The study included three resident “focus group” sessions over Zoom, involving five to seven people each. Those participants Smith and Tillyer spoke with had varying views on police response to calls for service based at least partly on race: “I think we’ve learned to be, you know, very subtle in what we say when we call the police, but I think that happens a lot,” one participant said.
The report says that while many focus group participants said calling the police about “suspicious” minority group members is undesirable, some said it is nonetheless commonplace in Piedmont.

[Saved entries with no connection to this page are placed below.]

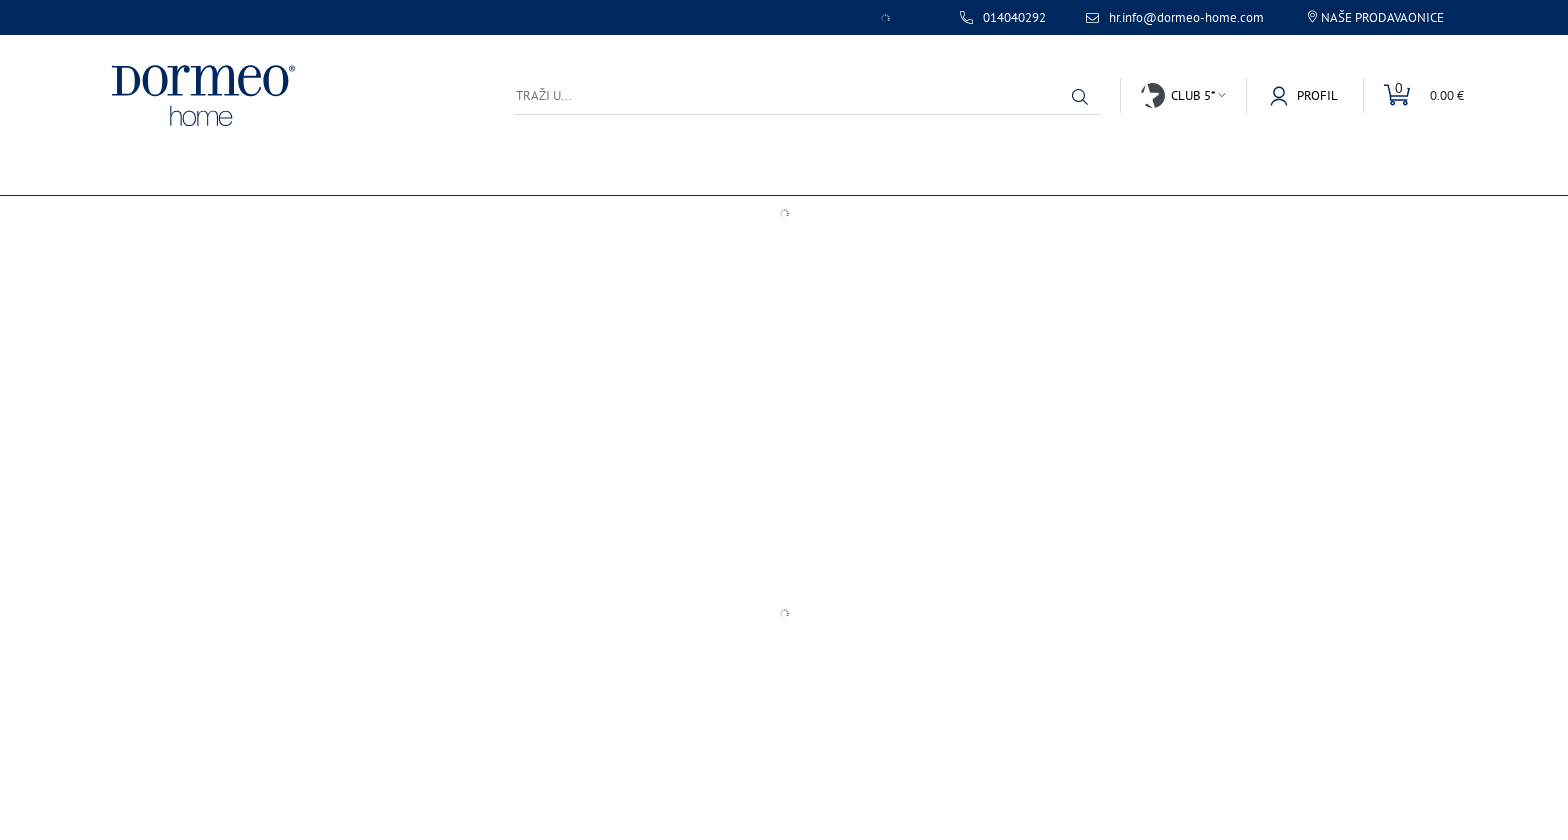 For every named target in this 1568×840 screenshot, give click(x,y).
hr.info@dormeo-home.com (1186, 18)
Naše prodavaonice (1382, 17)
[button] (1080, 97)
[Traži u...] (807, 95)
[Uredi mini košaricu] (1413, 95) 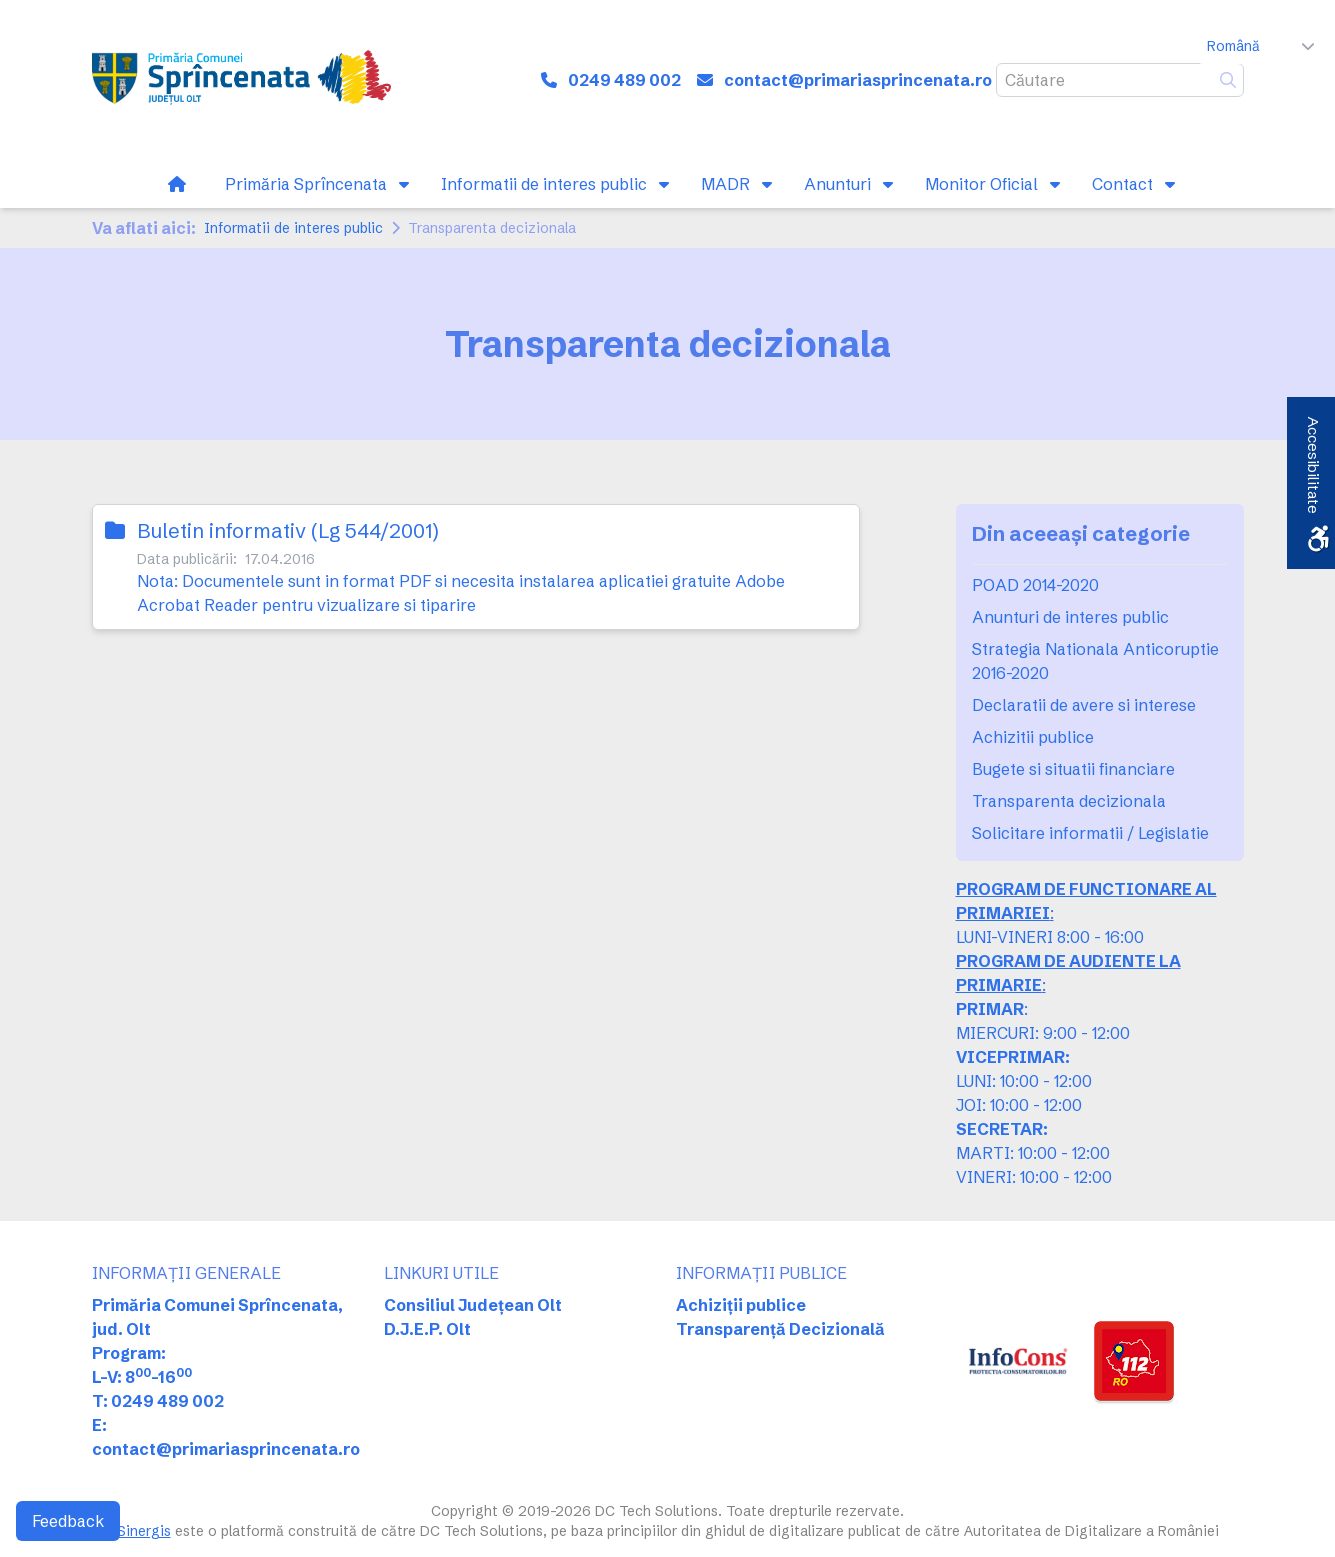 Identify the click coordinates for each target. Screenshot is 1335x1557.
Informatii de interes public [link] (293, 228)
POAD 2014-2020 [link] (1035, 585)
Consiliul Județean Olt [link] (473, 1305)
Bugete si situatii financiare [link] (1073, 769)
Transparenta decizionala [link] (1069, 801)
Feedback (68, 1521)
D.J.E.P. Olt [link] (427, 1329)
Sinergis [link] (144, 1531)
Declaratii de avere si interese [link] (1084, 705)
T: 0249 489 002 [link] (158, 1401)
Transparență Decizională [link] (780, 1329)
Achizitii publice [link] (1033, 737)
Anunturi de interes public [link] (1070, 617)
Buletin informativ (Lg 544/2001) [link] (288, 530)
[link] (241, 80)
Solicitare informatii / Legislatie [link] (1090, 833)
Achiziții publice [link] (741, 1305) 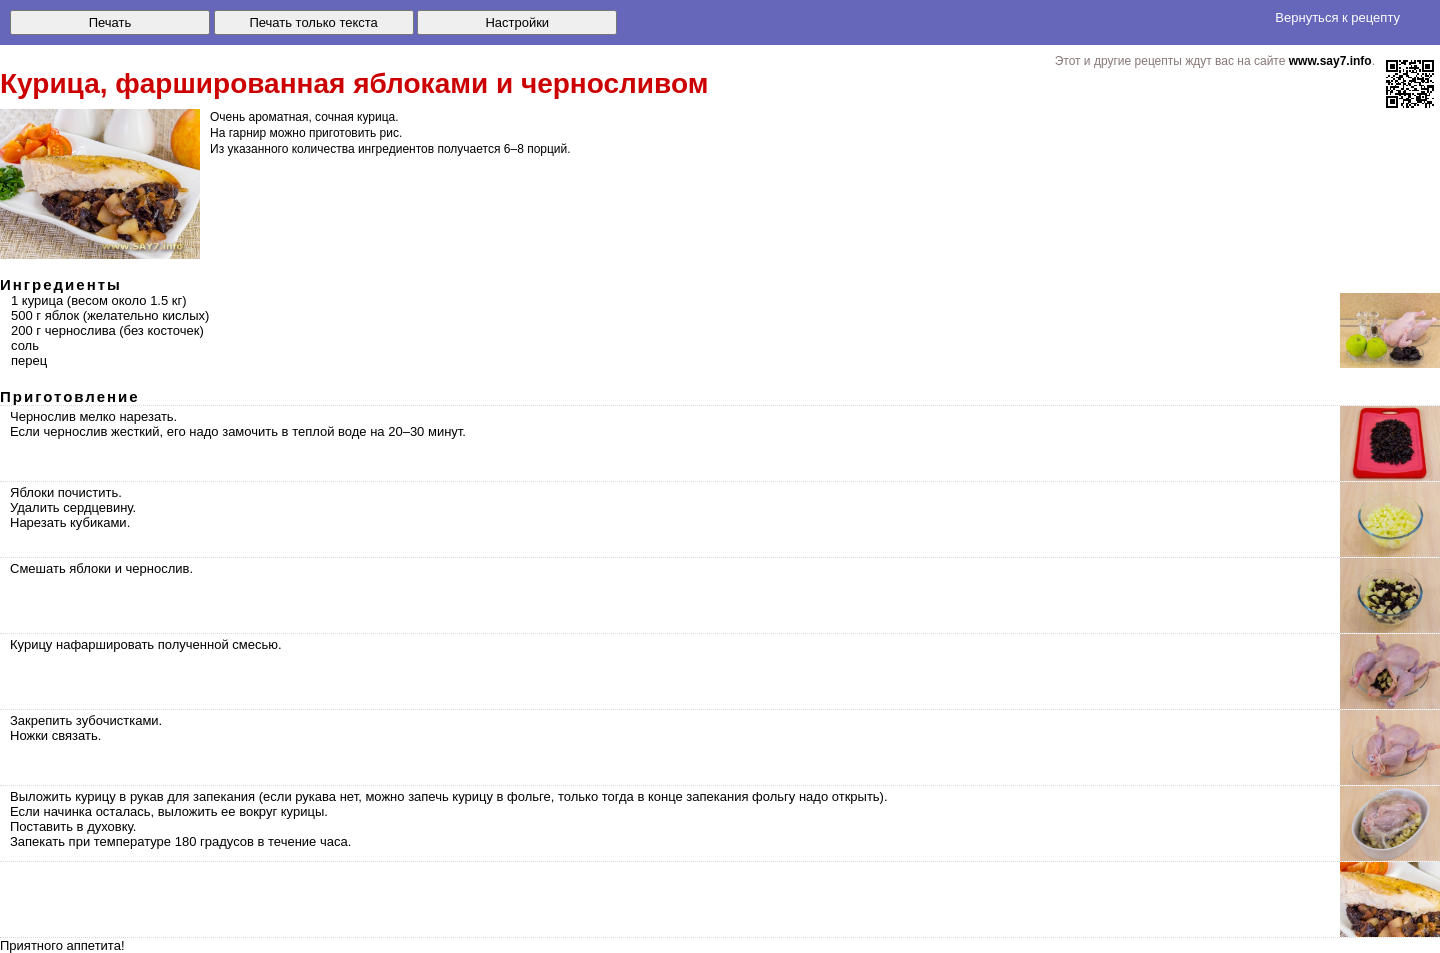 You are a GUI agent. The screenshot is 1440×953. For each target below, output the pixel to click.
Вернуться (1337, 17) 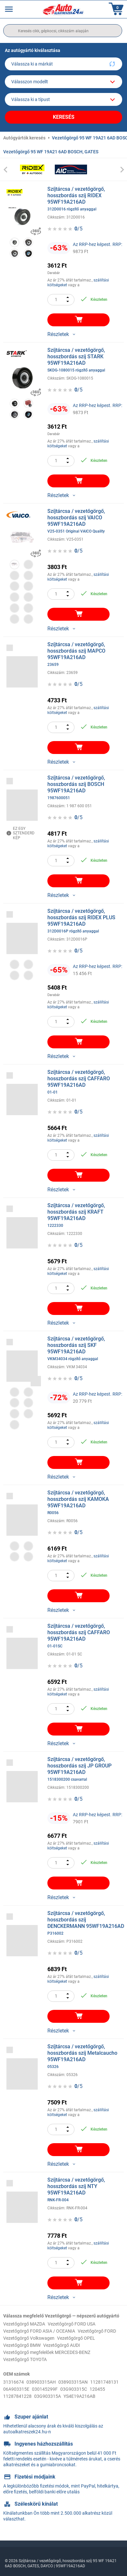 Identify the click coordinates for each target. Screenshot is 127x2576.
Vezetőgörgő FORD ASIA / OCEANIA (39, 2331)
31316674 (13, 2382)
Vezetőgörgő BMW (22, 2345)
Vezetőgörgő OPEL (76, 2338)
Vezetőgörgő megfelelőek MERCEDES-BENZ (46, 2352)
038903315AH (41, 2382)
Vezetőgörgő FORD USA (71, 2324)
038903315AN (73, 2382)
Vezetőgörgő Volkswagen (28, 2338)
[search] (62, 30)
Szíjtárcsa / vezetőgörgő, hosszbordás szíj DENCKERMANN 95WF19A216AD (85, 1923)
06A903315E (16, 2389)
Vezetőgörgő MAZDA (24, 2324)
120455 (97, 2389)
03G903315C (73, 2389)
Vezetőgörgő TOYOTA (25, 2359)
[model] (63, 81)
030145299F (45, 2389)
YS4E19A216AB (79, 2396)
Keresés (63, 117)
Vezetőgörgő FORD (97, 2331)
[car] (63, 99)
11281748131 (104, 2382)
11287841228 (17, 2396)
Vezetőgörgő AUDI (61, 2345)
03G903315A (47, 2396)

There also were diverging views within those focus groups as to whether Piedmont police should respond to “suspicious person” calls without being tied to a specific behavior “indicative of a crime or public safety concern.”
Focus group participants also expressed reticence about police responding to most calls from local schools. One participant said, “Most of the school calls can be handled by somebody with a health and wellness perspective and grounded in that framework rather than law enforcement.”
All that said, both Smith and Tillyer stressed that collecting the data for this report proved more difficult than expected, because of problems extracting computer-aided dispatch (CAD) information. The rigorous evaluation of “disproportionate stops and stop outcomes (e.g., arrests)” requires data that were unavailable to the UTSA research team, the report said, and that such an evaluation was outside the scope of their work.
In response to the mental health response discussion, Bowers said Piedmont police officers receive crisis intervention training, and that he supports instituting advanced training in the future.